◆ About this exercise:
The number of lines below that contain the word "Maci" is all that the answer should hold.

|---|

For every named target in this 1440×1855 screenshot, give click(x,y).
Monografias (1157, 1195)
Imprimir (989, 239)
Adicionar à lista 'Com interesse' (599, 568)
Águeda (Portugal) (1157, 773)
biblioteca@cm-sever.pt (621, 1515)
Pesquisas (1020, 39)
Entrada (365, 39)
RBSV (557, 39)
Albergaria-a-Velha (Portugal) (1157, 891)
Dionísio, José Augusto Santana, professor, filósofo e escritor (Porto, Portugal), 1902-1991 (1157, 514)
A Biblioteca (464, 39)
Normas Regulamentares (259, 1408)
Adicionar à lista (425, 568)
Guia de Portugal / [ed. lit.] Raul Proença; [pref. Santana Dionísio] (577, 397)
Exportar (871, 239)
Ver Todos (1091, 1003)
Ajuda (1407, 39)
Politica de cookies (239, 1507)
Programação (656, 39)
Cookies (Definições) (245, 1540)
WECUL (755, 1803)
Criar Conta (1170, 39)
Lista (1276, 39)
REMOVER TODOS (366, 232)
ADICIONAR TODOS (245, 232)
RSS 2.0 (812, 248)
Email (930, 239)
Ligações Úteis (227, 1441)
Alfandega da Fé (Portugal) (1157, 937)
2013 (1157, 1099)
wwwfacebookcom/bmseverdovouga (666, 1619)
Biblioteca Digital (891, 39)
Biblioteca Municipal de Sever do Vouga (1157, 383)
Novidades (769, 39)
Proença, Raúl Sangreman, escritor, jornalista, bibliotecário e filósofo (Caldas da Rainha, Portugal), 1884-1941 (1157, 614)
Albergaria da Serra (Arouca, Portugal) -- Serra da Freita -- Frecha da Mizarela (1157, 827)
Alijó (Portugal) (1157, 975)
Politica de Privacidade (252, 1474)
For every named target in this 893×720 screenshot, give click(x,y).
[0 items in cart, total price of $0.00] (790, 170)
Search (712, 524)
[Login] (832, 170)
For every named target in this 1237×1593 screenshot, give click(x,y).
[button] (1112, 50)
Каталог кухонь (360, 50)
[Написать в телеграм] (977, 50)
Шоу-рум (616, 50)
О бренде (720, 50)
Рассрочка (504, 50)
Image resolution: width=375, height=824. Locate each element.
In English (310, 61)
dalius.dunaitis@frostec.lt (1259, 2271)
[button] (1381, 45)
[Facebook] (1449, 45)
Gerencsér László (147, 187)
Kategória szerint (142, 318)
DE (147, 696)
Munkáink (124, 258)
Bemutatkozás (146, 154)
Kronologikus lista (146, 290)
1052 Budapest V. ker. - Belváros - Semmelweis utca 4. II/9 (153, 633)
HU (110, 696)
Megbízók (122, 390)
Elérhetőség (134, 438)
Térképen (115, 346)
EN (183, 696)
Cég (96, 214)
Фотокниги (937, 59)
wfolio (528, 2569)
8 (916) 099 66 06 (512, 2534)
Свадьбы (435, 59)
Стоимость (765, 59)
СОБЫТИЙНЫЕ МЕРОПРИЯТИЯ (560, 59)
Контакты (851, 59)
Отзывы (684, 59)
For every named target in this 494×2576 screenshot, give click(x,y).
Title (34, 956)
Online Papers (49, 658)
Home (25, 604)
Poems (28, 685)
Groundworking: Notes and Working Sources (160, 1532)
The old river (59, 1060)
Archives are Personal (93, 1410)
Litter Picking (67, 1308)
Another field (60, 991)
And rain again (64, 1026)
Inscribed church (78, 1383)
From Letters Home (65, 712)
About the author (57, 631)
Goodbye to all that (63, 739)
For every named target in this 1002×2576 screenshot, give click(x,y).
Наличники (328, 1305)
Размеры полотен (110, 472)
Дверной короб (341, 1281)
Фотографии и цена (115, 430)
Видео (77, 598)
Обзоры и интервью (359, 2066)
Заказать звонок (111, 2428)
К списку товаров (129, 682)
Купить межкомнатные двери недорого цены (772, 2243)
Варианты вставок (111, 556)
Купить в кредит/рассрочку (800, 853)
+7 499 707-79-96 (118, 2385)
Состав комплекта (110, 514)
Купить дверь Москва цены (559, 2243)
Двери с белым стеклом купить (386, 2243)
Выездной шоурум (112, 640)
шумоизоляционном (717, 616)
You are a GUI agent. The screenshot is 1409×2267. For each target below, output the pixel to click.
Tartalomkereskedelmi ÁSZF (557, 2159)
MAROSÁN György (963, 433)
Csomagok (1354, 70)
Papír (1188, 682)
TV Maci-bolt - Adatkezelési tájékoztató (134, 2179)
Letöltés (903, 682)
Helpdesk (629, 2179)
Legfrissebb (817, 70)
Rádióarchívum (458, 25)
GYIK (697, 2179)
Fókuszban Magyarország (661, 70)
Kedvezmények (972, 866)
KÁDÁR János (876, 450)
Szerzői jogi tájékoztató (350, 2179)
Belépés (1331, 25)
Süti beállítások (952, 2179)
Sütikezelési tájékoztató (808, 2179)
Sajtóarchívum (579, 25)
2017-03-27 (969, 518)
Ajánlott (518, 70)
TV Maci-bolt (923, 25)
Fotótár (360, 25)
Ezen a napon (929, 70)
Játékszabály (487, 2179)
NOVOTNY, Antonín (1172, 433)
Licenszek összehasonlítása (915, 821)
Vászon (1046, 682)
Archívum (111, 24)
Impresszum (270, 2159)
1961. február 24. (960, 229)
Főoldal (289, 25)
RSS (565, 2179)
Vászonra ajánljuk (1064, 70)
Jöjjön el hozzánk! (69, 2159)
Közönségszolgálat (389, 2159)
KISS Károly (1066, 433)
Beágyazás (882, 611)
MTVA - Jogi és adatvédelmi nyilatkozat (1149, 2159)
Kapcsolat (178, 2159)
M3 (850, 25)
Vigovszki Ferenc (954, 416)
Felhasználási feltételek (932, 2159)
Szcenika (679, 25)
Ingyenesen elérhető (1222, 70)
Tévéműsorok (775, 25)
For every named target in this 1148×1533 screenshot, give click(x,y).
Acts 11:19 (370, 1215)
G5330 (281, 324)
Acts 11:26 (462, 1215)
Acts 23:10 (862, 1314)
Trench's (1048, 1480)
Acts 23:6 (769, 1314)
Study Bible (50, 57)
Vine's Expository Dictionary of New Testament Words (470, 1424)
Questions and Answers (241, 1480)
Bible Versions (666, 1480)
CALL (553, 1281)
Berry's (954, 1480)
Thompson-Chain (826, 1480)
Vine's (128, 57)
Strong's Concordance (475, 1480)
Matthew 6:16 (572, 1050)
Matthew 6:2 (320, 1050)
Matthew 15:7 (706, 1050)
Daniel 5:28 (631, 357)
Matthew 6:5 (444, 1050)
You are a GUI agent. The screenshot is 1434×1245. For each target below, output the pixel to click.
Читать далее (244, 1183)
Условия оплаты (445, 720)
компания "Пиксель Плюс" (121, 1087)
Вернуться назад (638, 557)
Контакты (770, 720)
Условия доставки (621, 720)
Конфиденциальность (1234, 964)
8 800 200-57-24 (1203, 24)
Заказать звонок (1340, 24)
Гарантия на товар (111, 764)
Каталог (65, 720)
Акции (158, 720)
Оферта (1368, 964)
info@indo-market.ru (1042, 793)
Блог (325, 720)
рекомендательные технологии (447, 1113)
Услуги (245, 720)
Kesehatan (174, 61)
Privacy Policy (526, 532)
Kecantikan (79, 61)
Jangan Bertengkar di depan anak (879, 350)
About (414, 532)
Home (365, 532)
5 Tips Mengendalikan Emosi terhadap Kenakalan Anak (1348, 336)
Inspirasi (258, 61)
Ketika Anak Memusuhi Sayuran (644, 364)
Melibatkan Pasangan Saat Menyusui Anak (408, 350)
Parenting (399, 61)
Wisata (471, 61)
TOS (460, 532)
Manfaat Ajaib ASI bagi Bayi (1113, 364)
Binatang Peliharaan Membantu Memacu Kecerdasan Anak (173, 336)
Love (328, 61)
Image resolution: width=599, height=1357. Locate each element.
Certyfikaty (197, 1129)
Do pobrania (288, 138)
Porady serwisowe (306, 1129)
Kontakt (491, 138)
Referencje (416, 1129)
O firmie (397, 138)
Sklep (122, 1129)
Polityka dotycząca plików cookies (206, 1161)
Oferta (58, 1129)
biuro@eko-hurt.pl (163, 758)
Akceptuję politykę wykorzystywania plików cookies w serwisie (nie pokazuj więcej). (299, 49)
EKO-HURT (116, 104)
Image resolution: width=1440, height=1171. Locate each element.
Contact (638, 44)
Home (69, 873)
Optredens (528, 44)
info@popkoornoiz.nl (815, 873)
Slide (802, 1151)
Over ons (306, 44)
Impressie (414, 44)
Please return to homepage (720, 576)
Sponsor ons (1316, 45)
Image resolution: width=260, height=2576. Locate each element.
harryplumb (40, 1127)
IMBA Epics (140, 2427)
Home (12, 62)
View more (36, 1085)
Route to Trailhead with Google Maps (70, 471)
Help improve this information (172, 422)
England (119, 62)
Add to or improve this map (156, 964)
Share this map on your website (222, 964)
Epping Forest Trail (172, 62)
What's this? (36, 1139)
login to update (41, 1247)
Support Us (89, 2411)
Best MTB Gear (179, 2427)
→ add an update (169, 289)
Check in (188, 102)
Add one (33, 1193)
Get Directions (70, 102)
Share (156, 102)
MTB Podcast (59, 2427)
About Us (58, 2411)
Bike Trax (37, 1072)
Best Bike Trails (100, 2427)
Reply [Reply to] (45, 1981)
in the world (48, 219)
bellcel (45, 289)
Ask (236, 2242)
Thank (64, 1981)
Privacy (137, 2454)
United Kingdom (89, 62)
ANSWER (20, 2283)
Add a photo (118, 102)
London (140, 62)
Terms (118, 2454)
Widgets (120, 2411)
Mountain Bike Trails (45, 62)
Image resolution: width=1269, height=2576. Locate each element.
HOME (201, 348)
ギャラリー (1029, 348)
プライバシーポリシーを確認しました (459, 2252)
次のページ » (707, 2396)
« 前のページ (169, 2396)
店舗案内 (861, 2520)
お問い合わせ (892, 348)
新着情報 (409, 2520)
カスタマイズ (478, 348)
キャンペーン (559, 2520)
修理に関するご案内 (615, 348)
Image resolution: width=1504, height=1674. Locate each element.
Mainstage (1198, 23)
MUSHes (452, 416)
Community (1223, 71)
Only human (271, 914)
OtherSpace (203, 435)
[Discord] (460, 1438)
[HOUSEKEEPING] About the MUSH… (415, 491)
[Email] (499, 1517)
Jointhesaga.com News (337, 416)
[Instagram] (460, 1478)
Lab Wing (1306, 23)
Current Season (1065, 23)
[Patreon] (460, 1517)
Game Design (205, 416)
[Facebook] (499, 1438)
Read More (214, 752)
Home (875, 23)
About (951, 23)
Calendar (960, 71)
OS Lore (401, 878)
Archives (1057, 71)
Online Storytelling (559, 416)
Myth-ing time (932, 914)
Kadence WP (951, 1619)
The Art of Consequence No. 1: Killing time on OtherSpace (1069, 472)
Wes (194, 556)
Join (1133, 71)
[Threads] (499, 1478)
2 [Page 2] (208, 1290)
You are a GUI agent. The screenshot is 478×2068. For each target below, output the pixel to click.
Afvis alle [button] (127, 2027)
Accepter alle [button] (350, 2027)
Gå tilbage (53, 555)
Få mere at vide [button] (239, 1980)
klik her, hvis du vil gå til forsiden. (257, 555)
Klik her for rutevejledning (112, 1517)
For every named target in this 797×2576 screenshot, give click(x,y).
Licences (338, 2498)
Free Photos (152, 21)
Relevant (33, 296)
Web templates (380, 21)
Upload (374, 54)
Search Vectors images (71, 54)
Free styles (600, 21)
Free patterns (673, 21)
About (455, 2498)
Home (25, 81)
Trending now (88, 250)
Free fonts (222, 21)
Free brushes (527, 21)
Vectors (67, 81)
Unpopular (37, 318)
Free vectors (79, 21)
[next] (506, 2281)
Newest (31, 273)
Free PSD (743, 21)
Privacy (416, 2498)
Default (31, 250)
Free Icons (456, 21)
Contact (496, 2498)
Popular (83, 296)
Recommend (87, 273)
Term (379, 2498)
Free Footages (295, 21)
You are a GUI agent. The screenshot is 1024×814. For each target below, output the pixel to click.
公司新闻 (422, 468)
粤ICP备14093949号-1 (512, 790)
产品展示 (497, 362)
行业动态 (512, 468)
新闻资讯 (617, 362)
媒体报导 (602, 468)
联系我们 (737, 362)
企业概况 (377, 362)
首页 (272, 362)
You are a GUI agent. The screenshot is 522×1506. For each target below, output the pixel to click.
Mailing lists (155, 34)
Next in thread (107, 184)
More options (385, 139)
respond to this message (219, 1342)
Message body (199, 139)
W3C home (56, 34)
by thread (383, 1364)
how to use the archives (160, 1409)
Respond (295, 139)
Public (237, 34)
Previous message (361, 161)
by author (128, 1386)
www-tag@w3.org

|---|

◆ Written response:
2